_Given data_:
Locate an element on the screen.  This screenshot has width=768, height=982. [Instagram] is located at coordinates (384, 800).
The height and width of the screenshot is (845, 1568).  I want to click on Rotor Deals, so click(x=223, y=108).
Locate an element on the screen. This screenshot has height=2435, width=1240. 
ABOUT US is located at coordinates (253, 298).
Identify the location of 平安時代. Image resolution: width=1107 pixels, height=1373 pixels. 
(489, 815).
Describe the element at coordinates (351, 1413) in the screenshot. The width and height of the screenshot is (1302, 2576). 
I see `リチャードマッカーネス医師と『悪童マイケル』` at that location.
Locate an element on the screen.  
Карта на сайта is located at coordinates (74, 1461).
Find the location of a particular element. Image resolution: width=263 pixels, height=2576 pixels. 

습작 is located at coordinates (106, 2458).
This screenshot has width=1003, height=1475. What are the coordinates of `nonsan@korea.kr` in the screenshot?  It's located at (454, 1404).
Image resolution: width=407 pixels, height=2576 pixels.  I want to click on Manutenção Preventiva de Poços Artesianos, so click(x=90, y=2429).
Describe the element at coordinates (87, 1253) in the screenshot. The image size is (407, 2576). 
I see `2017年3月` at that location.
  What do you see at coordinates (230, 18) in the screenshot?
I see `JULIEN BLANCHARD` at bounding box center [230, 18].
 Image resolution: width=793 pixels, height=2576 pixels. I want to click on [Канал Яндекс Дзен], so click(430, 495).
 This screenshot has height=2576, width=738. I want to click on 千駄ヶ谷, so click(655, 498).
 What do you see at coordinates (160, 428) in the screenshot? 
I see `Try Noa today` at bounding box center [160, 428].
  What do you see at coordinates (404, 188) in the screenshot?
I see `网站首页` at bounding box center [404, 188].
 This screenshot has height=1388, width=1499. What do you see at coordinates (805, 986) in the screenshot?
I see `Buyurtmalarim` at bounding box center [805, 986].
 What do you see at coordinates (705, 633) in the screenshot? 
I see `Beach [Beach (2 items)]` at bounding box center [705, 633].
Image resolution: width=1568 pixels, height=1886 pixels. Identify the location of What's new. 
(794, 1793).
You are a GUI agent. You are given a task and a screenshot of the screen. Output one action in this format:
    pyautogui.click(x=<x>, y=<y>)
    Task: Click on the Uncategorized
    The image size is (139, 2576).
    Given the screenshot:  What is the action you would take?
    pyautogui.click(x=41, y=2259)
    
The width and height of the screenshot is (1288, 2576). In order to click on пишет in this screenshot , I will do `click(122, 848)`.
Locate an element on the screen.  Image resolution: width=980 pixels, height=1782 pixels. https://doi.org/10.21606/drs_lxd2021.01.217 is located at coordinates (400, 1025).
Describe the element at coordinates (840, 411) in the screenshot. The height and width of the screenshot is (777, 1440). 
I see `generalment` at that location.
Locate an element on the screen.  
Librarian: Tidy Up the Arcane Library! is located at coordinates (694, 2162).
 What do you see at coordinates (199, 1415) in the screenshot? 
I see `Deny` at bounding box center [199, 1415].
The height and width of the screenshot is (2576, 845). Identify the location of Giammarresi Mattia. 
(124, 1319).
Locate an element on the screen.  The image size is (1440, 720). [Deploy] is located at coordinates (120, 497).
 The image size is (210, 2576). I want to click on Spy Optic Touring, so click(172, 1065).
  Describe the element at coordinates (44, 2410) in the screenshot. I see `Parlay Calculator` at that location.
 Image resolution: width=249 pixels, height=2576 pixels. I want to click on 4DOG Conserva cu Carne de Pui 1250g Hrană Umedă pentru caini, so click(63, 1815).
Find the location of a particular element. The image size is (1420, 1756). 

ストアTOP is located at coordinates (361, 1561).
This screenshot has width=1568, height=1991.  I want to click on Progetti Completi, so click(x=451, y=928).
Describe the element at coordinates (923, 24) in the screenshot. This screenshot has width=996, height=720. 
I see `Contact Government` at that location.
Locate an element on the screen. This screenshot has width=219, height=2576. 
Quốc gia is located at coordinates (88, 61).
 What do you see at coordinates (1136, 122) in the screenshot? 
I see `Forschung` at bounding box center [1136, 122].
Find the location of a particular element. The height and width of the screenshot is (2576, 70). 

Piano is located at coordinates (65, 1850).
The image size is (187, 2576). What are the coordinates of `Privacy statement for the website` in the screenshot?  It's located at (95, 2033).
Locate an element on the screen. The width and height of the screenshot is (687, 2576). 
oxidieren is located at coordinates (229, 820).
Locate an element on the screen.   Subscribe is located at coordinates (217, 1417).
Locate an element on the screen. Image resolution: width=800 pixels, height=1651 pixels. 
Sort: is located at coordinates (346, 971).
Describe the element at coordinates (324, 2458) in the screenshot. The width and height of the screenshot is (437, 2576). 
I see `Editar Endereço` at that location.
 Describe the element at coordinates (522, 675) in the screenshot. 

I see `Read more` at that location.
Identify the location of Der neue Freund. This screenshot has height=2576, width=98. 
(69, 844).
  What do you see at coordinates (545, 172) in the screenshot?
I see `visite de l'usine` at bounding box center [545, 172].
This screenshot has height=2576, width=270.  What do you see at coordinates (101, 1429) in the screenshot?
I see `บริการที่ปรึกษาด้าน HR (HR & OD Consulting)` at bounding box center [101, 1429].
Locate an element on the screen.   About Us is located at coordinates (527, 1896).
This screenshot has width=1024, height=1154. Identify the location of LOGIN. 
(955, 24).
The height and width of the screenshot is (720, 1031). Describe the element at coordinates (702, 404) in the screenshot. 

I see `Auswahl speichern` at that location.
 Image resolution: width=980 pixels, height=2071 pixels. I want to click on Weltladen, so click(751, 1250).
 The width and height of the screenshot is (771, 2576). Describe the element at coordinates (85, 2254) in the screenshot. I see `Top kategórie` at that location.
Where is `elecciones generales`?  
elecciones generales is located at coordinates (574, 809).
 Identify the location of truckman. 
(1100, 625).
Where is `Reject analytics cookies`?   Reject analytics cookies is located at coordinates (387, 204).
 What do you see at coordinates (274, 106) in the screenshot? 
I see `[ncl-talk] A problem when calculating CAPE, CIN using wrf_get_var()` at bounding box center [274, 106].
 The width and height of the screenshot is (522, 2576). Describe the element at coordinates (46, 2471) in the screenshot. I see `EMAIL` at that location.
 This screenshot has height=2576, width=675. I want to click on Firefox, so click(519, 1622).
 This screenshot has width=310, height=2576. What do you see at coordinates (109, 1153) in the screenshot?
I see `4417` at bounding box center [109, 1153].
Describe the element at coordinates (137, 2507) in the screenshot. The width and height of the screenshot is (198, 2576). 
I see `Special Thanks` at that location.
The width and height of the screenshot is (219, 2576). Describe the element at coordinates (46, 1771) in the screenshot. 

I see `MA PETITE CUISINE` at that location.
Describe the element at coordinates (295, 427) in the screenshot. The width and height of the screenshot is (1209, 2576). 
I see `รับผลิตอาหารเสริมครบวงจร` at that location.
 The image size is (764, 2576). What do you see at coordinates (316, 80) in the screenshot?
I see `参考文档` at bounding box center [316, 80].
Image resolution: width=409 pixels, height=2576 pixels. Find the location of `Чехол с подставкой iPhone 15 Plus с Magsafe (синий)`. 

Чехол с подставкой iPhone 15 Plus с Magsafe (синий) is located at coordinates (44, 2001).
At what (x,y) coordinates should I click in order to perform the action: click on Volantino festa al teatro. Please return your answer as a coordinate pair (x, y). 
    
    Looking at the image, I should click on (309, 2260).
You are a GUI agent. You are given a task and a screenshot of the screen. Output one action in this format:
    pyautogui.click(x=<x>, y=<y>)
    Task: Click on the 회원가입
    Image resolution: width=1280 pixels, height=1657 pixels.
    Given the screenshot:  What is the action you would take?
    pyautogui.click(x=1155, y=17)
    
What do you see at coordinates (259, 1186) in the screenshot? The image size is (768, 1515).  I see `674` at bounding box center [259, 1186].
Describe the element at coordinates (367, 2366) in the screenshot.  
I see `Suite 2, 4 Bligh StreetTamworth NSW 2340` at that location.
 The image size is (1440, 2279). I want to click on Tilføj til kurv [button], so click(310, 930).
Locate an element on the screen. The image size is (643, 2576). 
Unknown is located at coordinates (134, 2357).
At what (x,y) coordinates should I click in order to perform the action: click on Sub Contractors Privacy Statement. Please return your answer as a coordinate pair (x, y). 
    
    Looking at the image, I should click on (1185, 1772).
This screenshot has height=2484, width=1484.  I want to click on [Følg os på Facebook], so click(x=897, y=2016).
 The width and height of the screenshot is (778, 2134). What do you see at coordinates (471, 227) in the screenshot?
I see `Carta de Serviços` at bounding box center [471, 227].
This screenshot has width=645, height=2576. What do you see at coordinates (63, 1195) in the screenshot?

_What needs to be done_:
Starting at the first line of the records above, please copy each line exactly until you reach the line containing "Image resolution: width=407". Include that line and stop there.

_Exercise solution_:
Locate an element on the screen.  This screenshot has width=768, height=982. [Instagram] is located at coordinates (384, 800).
The height and width of the screenshot is (845, 1568).  I want to click on Rotor Deals, so click(x=223, y=108).
Locate an element on the screen. This screenshot has height=2435, width=1240. 
ABOUT US is located at coordinates (253, 298).
Identify the location of 平安時代. Image resolution: width=1107 pixels, height=1373 pixels. 
(489, 815).
Describe the element at coordinates (351, 1413) in the screenshot. The width and height of the screenshot is (1302, 2576). 
I see `リチャードマッカーネス医師と『悪童マイケル』` at that location.
Locate an element on the screen.  
Карта на сайта is located at coordinates (74, 1461).
Find the location of a particular element. Image resolution: width=263 pixels, height=2576 pixels. 

습작 is located at coordinates (106, 2458).
This screenshot has width=1003, height=1475. What are the coordinates of `nonsan@korea.kr` in the screenshot?  It's located at (454, 1404).
Image resolution: width=407 pixels, height=2576 pixels.  I want to click on Manutenção Preventiva de Poços Artesianos, so click(x=90, y=2429).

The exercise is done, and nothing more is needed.